Our nightmarish debate is refreshed now by executive decisions from the Trump administration. The constant for the  immigration question is that it gets tossed back and forth between sets of equally ineffective presidential orders rather than thoughtful legislation. This might be a great way to deal with problems in a banana republic, but a terrible way for the U.S. to try and solve them.

Illegal entry into the United States originates mainly unseen except by a few. Often it occurs at night, in the dark. It’s never happy, never fun. Occasionally it’s fatal. But it never lets up.

According to Customs and Border Protection, the number of people apprehended while crossing over through Mexico dipped a little in December, but remained at historically high levels. The numbers of individuals apprehended for October, November and December ran 46,164; 47, 214 and 43,272.

I said “through” Mexico because so many aren’t from Mexico. They originate in many corners of the world — Eastern Europe, Asia, South America. But as America gave out candy on Halloween, voted for President, enjoyed Thanksgiving turkey, and celebrated Christmas and Hanukkah, 136,670 people were apprehended on the Southwest border by a very hard-working cadre of CBP agents. That’s 60 people an hour.

Why do they come? Probably you’d find as many reasons as people. Some come for economic opportunity, liberation from crime, terror or poverty. Some flee religious or other forms of political persecution. But others come precisely for the purposes of crime, terror or subterfuge.

President Donald Trump has started to reverse the policies of his predecessor Barack Obama for illegal immigration  He did so at Homeland Security headquarters the other day in a highly visible manner. I darn near got stuck by the motorcade, but luckily got through Ward Circle in Northwest D.C. just in time.

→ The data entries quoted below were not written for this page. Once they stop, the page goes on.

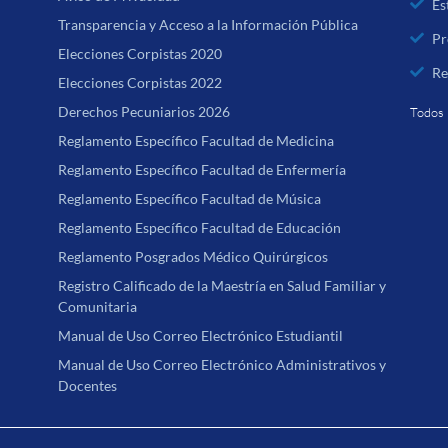
Es
Transparencia y Acceso a la Información Pública
Pr
Elecciones Corpistas 2020
Re
Elecciones Corpistas 2022
Derechos Pecuniarios 2026
Todos 
Reglamento Específico Facultad de Medicina
Reglamento Específico Facultad de Enfermería
Reglamento Específico Facultad de Música
Reglamento Específico Facultad de Educación
Reglamento Posgrados Médico Quirúrgicos
Registro Calificado de la Maestría en Salud Familiar y
Comunitaria
Manual de Uso Correo Electrónico Estudiantil
Manual de Uso Correo Electrónico Administrativos y
Docentes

The earlier catch-and-release policy was aimed at detaining the bad people, but sending those deemed not a danger into the U.S., presumably to appear before a judge at some future date. It is at this point things break down, leading to our remarkably bitter and enduring national debate about immigration and what to do with and about the millions of people here illegally. I don’t know what the answer is, but you can’t send everyone back, nor can you let everyone stay. Somehow both Obama and Trump’s orders seem aimed at trying to find a balance in the absence of updated immigration law.

Having the political shoe on the other foot surely switches which side of the stadium is cheering. But solving these deep questions as if they’re a political football game doesn’t produce long-lasting solutions most people can live with. By that criterion, neither Obama nor Trump’s executive order on immigration really works. In fact, the absence of intelligent debate in Congress and the consequent absence of legislation that can get enough support from both parties leads to this ceaseless toggling between presidential orders.

I think most regular people see and understand the nuances better than the pols because of what they see and hear around them daily. We encounter immigrants so regularly we hardly notice. Saturday mornings I stop for coffee at a 7-Eleven. Balbir, a turbaned Sikh from India, usually mans the cash register. He’s become a friendly acquaintance in the way people you see regularly but briefly somehow do. I’ve interviewed countless federal executives and contractor experts who originated somewhere else but are helping design supercomputers, market enterprise software, or analyze cybersecurity trends.

I also know an El Salvadoran who, two years ago, became a naturalized U.S. citizen. The institution at which he works acknowledged the occasion in a public ceremony at which I unfurled and handed him a flag that had flown over the U.S. Capitol. Until you’ve handed someone such a flag — and I have on several occasions — you may not understand the emotional power the U.S. flag can bring, even the little certificate your congressman prints out to accompany it. One naturalized family to whom I presented a flag went out and bought an eagle-tipped flagpole. Now their flag hangs in the living room.

This man is mostly apolitical, but he expressed mild resentment over those who didn’t come legally, didn’t get the green card, didn’t do the admittedly arduous process.

In my interview, Brandon Judd told me the officers feel apprehensions are down in late January because of the Trump change in policy. Judd is president of the National Border Patrol Council, the union representing border patrol agents. The union supported the Trump candidacy. Judd says he’s glad for the White House directive to start building The Wall. He says he believes the drop in crossings is borne of fear of jailing now that the Trump administration as superseded catch-and-release.

Ultimately, walls (virtual or concrete), enforcement action, legal proceedings and all the rest of it only work properly if done consistently and under a legal policy framework the public buys into. Right now that’s not the case. Both parties’ congressional delegations have finished up their respective retreats. I’ll bet you a large 7-Eleven coffee no effective immigration legislation will come out of it.